It’s almost as if Obama was channeling Thomas Frank last night. The President’s remarks on the American “character” in last night’s speech did exactly what Frank said the Democrats had to do: counter the Republican’s appeal to American self-reliance (or just plain selfishness) with the argument that “we are a society,” and position healthcare as a public good. And best of all he couched this principled stand for liberalism in an emotional passage about Ted Kennedy.
“What we face,” [Kennedy] wrote, “is above all a moral issue; at stake are not just the details of policy, but fundamental principles of social justice and the character of our country.”

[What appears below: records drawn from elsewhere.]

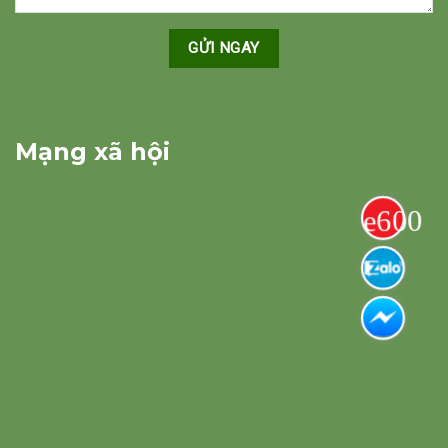
Mạng xã hội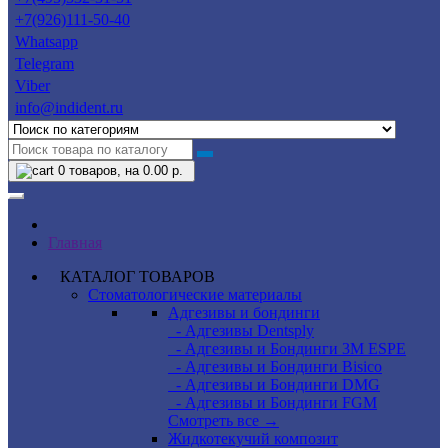
+7(926)111-50-40
Whatsapp
Telegram
Viber
info@indident.ru
0
товаров, на 0.00 р.
Главная
КАТАЛОГ ТОВАРОВ
Стоматологические материалы
Адгезивы и бондинги
- Адгезивы Dentsply
- Адгезивы и Бондинги 3M ESPE
- Адгезивы и Бондинги Bisico
- Адгезивы и Бондинги DMG
- Адгезивы и Бондинги FGM
Смотреть все →
Жидкотекучий композит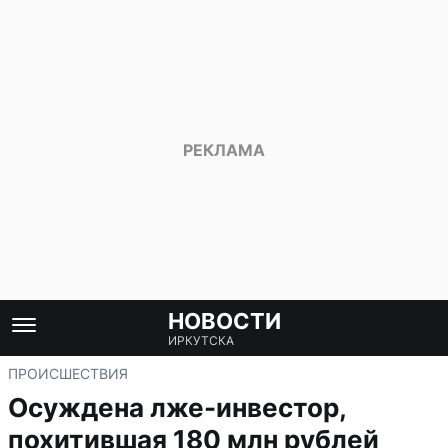
НОВОСТИ
ИРКУТСКА
ПРОИСШЕСТВИЯ
Осуждена лже-инвестор,
похитившая 180 млн рублей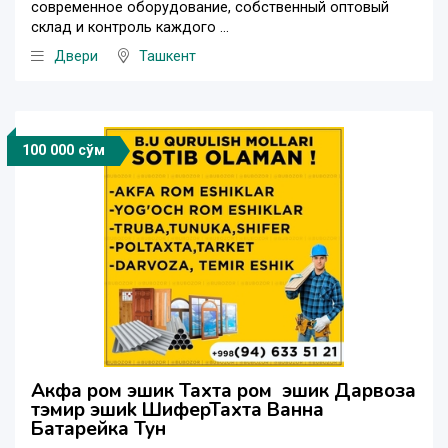
современное оборудование, собственный оптовый
склад и контроль каждого ...
Двери
Ташкент
100 000 сўм
Акфа ром эшик Тахта ром эшик Дарвоза
тэмир эшиk ШиферТахта Ванна
Батарейка Тун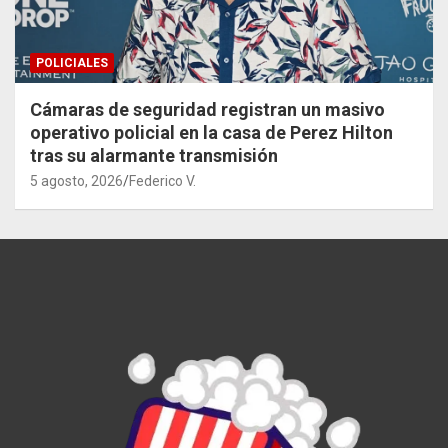
POLICIALES
Cámaras de seguridad registran un masivo
operativo policial en la casa de Perez Hilton
tras su alarmante transmisión
5 agosto, 2026
Federico V.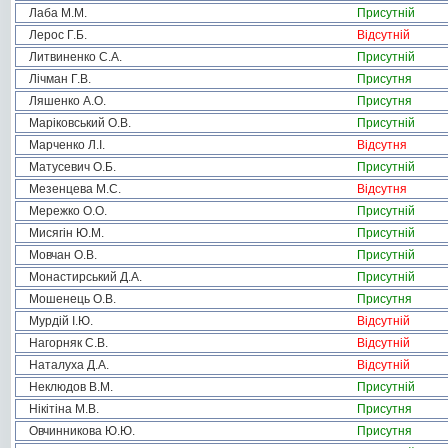
Лаба М.М.
Присутній
Лерос Г.Б.
Відсутній
Литвиненко С.А.
Присутній
Лічман Г.В.
Присутня
Ляшенко А.О.
Присутня
Маріковський О.В.
Присутній
Марченко Л.І.
Відсутня
Матусевич О.Б.
Присутній
Мезенцева М.С.
Відсутня
Мережко О.О.
Присутній
Мисягін Ю.М.
Присутній
Мовчан О.В.
Присутній
Монастирський Д.А.
Присутній
Мошенець О.В.
Присутня
Мурдій І.Ю.
Відсутній
Нагорняк С.В.
Відсутній
Наталуха Д.А.
Відсутній
Неклюдов В.М.
Присутній
Нікітіна М.В.
Присутня
Овчинникова Ю.Ю.
Присутня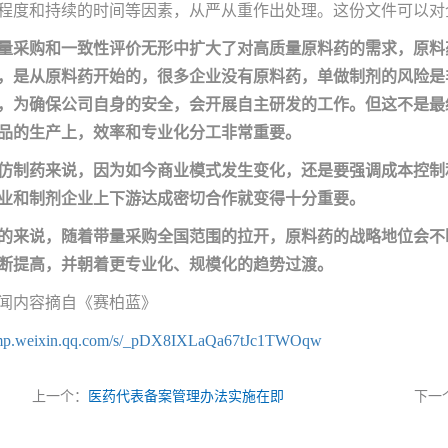
程度和持续的时间等因素，从严从重作出处理。这份文件可以对
量采购和一致性评价无形中扩大了对高质量原料药的需求，原料
，是从原料药开始的，很多企业没有原料药，单做制剂的风险是
，为确保公司自身的安全，会开展自主研发的工作。但这不是最
品的生产上，效率和专业化分工非常重要。
仿制药来说，因为如今商业模式发生变化，还是要强调成本控制
业和制剂企业上下游达成密切合作就变得十分重要。
的来说，随着带量采购全国范围的拉开，原料药的战略地位会不
断提高，并朝着更专业化、规模化的趋势过渡。
闻内容摘自《赛柏蓝》
//mp.weixin.qq.com/s/_pDX8IXLaQa67tJc1TWOqw
上一个：
医药代表备案管理办法实施在即
下一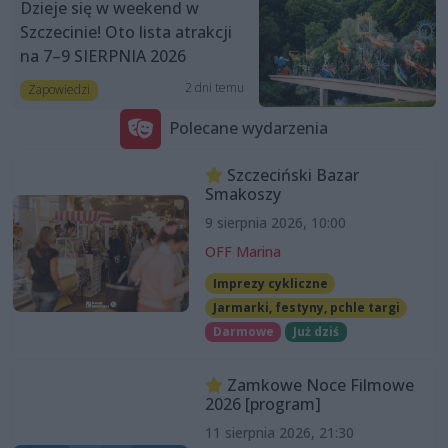
Dzieje się w weekend w
Szczecinie! Oto lista atrakcji
na 7–9 SIERPNIA 2026
2 dni temu
Zapowiedzi
Polecane wydarzenia
Szczeciński Bazar
Smakoszy
9 sierpnia 2026, 10:00
OFF Marina
Imprezy cykliczne
Jarmarki, festyny, pchle targi
Darmowe
Już dziś
Zamkowe Noce Filmowe
2026 [program]
11 sierpnia 2026, 21:30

I’ve thought about that phrase quite a bit in recent days — the character of our country. One of the unique and wonderful things about America has always been our self-reliance, our rugged individualism, our fierce defense of freedom and our healthy skepticism of government. And figuring out the appropriate size and role of government has always been a source of rigorous and sometimes angry debate….
[Ted Kennedy’s] large-heartedness — that concern and regard for the plight of others — is not a partisan feeling. It is not a Republican or a Democratic feeling. It, too, is part of the American character. Our ability to stand in other people’s shoes. A recognition that we are all in this together; that when fortune turns against one of us, others are there to lend a helping hand. A belief that in this country, hard work and responsibility should be rewarded by some measure of security and fair play; and an acknowledgment that sometimes government has to step in to help deliver on that promise.
No doubt about it: Obama won the night. It was no contest. Most Republicans looked dour or sulked throughout the speech; the official response by Charles Boustany was uninspired and didn’t offer a single constructive idea; and Joe Wilson acted like a Town Hall rube. If these are the Defenders of Liberty and Free Enterprise against the Socialist Alien who has taken over the White House, then may God have mercy on all free men.
Joe Wilson has apologized, but of course he’s not really sorry. He just feels like a fool, as he should. I shouted at the television a few times, and though I am not ready to take back everything I said about Obama’s leadership on this issue — or what the squabble over healthcare reform has revealed about Obama’s leadership — I feel contrite. Maybe speeches and appeals to reasonable compromise can actually prevail over finger-biting, shouting and demagoguery. Or maybe there was method in all the summer madness, and it will turn out that the President was more cunning than his opponents. He let them blow off steam, rant and rave, make him out to be a bogey man; and now he can appear reasonable, calming, reassuringly above the Town Hall fray, and inspiring.
The President made a good speech, some say a great speech. Every early indication is that the healthcare debate will continue. The progressives still cling to the public option; the GOP remains entrenched. Last night’s speech may not change much on that front, but it may re-animate the conversation (and boost the President’s ratings).
Now the big unanswered question that remains is not a policy question at all: it’s a question about the American “character.”
I wonder if we’re ready for a debate about “the moral issue” and the content of our character — and if the President is ready to lead us through one.
I wonder if we take ideas like this seriously anymore, whether we can even talk coherently about a character that is uniquely or distinctly American, an American ethos. It’s almost Victorian to talk in this way. Or the word “character” used in this sense seems to have a Harvard pedigree. “The character of our country” sounds like something JFK might say; Obama took it from Ted Kennedy’s letter.
You can’t be scientific about society when you talk about character. Or if you try to be, you will probably have to rely on the notion that there is what Edward Banfield called a “moral basis” to social arrangements, to prosperity and backwardness. Be that as it may, it is a question way beyond the ken of technocrats and wonks. And it may be one of the most important questions of the Obama era.
I wonder, too, if the President has read our character right.